-- EXERCISE INPUTS follows --
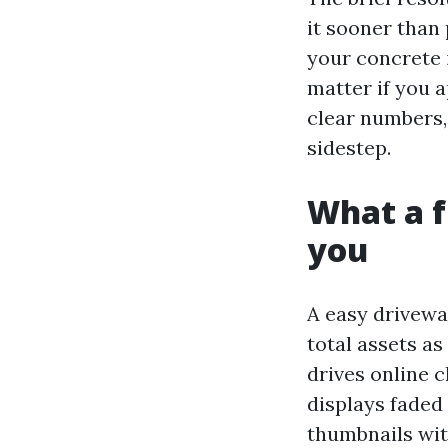
it sooner than
your concrete i
matter if you a
clear numbers, 
sidestep.
What a f
you
A easy driveway
total assets as
drives online c
displays faded
thumbnails wi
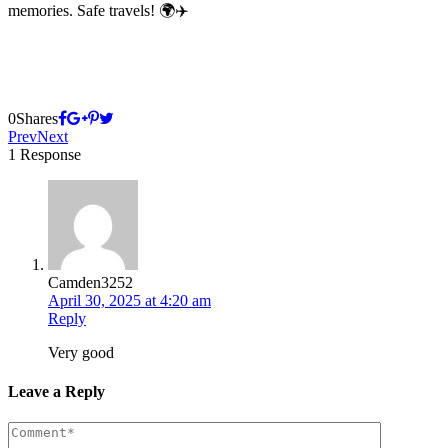
memories. Safe travels! 🌍✈️
0
Shares
Prev
Next
1 Response
Camden3252
April 30, 2025 at 4:20 am
Reply
Very good
Leave a Reply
-- EXERCISE INPUTS concluded --
TASK DETAILS: Retype the listing exactly. Leave the pictures out.

REPLY:
it sooner than
your concrete i
matter if you a
clear numbers, 
sidestep.
What a f
you
A easy driveway
total assets as
drives online c
displays faded
thumbnails wi
memories. Safe travels! 🌍✈️
0
Shares
Prev
Next
1 Response
Camden3252
April 30, 2025 at 4:20 am
Reply
Very good
Leave a Reply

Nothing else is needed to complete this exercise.